Ainsi, ce western lorgne vraiment du côté de la comédie plutôt nunuche malgré une partition d’Ennio Morricone réussie mais fort limitée au demeurant. On suit donc les pérégrinations de ce duo impromptu qui n’a d’autres vélléités que de libérer le Mexique de l’emprise française, excusez du peu !

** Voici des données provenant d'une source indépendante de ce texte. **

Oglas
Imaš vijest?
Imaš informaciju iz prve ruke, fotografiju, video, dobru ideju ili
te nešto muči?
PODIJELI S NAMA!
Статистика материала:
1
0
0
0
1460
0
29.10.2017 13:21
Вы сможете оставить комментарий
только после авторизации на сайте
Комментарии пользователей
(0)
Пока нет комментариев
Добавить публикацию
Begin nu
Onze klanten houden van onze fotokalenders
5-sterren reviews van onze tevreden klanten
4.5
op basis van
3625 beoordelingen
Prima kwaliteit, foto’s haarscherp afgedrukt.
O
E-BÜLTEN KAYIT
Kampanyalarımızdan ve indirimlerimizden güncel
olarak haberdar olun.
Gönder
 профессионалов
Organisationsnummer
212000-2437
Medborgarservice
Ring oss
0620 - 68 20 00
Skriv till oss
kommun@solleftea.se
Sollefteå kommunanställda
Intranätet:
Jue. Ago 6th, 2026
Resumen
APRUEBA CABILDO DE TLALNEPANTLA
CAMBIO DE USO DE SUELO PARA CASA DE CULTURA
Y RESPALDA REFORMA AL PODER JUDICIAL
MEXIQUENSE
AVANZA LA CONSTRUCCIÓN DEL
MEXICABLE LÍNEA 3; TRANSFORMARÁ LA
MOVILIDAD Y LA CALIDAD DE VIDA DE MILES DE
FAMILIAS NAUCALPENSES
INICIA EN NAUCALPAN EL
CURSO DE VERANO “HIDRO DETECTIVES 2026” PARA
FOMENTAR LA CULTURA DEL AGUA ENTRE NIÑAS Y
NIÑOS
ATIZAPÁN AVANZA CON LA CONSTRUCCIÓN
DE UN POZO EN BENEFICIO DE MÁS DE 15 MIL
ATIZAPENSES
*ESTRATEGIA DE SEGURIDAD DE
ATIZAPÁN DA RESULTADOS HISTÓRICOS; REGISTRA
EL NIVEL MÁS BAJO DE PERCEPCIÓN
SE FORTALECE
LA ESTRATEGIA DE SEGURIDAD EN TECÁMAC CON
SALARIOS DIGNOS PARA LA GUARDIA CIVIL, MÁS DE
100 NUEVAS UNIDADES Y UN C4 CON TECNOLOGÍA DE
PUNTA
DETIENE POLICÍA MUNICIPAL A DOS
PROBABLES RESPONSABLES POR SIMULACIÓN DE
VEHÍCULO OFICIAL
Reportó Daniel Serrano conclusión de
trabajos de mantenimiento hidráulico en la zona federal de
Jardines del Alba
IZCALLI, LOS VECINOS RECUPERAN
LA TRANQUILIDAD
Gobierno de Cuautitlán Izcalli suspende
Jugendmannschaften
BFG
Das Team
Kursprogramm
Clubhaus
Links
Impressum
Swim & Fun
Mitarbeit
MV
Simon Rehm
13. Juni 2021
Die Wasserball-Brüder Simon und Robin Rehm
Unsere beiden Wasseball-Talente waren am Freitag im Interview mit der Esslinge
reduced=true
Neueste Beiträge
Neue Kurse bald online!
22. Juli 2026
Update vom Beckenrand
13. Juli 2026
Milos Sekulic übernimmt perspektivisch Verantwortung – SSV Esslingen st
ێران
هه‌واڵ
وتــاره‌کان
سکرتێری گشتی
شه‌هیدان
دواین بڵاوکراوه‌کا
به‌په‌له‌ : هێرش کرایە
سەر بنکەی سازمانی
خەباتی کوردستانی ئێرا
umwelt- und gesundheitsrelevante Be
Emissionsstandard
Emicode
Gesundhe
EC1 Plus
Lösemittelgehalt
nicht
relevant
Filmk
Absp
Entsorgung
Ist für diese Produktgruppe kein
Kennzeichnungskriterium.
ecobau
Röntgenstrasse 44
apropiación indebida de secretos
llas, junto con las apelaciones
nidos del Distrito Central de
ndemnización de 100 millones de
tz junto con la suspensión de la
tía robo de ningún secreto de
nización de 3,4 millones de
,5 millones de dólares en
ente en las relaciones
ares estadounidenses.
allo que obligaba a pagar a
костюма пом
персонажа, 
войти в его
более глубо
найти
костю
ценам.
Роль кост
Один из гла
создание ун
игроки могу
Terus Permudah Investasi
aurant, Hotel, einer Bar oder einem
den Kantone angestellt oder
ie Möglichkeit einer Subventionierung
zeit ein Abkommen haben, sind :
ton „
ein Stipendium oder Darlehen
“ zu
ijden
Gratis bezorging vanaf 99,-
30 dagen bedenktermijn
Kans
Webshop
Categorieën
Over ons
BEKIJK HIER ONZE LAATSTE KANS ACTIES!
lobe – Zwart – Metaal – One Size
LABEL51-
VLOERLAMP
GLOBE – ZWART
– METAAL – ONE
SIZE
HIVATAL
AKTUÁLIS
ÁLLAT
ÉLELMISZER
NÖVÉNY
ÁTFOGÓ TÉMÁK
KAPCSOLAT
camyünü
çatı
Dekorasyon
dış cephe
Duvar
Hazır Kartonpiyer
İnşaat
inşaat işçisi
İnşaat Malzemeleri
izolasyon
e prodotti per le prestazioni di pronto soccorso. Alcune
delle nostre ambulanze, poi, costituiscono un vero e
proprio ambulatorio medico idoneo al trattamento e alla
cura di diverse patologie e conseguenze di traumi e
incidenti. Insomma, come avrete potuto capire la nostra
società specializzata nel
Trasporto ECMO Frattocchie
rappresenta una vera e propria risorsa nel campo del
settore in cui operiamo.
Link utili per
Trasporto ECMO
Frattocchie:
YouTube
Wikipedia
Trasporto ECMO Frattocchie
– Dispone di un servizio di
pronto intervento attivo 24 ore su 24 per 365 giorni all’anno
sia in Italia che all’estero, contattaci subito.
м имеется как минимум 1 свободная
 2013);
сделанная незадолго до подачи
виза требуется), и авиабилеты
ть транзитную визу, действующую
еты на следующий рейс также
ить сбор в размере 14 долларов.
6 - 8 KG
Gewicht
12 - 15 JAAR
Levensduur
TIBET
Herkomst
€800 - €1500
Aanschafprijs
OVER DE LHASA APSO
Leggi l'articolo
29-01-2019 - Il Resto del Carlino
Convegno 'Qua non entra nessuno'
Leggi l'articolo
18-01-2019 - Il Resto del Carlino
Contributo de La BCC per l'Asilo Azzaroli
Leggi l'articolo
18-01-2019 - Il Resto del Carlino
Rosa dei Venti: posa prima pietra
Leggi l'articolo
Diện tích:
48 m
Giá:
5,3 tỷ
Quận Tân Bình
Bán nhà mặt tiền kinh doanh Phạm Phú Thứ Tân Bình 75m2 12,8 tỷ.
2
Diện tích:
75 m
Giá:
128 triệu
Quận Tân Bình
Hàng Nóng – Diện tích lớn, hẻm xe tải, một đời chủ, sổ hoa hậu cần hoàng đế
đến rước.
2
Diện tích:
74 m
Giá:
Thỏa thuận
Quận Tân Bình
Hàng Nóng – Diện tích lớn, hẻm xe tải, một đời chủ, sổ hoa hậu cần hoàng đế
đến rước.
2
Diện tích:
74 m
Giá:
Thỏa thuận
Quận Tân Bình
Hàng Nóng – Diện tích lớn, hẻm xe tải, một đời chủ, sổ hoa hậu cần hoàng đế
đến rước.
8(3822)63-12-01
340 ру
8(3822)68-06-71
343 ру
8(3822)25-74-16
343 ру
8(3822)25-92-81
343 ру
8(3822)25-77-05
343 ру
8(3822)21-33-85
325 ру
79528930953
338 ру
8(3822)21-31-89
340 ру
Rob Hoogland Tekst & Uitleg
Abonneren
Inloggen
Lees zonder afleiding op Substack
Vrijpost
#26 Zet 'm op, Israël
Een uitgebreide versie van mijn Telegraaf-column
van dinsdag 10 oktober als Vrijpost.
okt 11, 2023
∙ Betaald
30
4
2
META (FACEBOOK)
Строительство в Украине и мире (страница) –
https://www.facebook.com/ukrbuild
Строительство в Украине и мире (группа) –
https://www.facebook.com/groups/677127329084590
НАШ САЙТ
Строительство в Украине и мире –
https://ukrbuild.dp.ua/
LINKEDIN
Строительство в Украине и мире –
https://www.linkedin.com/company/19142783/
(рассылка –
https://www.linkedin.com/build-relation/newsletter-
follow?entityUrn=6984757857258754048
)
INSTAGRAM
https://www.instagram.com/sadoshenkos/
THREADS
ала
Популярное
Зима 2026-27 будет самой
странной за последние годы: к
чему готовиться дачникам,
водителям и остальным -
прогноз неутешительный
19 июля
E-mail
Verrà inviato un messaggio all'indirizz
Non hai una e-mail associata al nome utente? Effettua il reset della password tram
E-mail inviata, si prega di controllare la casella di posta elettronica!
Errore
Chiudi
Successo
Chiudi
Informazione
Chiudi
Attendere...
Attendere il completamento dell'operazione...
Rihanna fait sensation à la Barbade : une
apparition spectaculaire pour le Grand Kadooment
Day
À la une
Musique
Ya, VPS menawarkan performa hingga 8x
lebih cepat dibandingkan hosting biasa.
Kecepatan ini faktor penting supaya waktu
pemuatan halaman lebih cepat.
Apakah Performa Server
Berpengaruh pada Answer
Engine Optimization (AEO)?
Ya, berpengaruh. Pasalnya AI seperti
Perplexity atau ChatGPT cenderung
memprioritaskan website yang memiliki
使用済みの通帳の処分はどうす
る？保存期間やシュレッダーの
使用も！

Et comme très souvent aux US, lorsqu’il s’agit de casser du sucre sur le dos des viiilaaaains « Frenchies », on ne se prive pas ! c’était d’ailleurs déjà le cas dans cet autre nanar lancinant du western pourrave, Vera Cruz.
Ici, mêmes causes, même effets, notamment un scénario poussif au possible et une mise en scène de petit vieux asthmatique sur le point de caner. Dans ces conditions, dire qu’on « s’y emmerde », tient de l’euphémisme le plus basique.
Beaucoup trop molle, cette ‘Sierra torride’ est comme une longue sieste sous le soleil dans laquelle l’incrédulité se mélange au grotesque quasi permanent ! un ratage total qui ne fonctionne jamais, y compris à l’insu de son plein gré.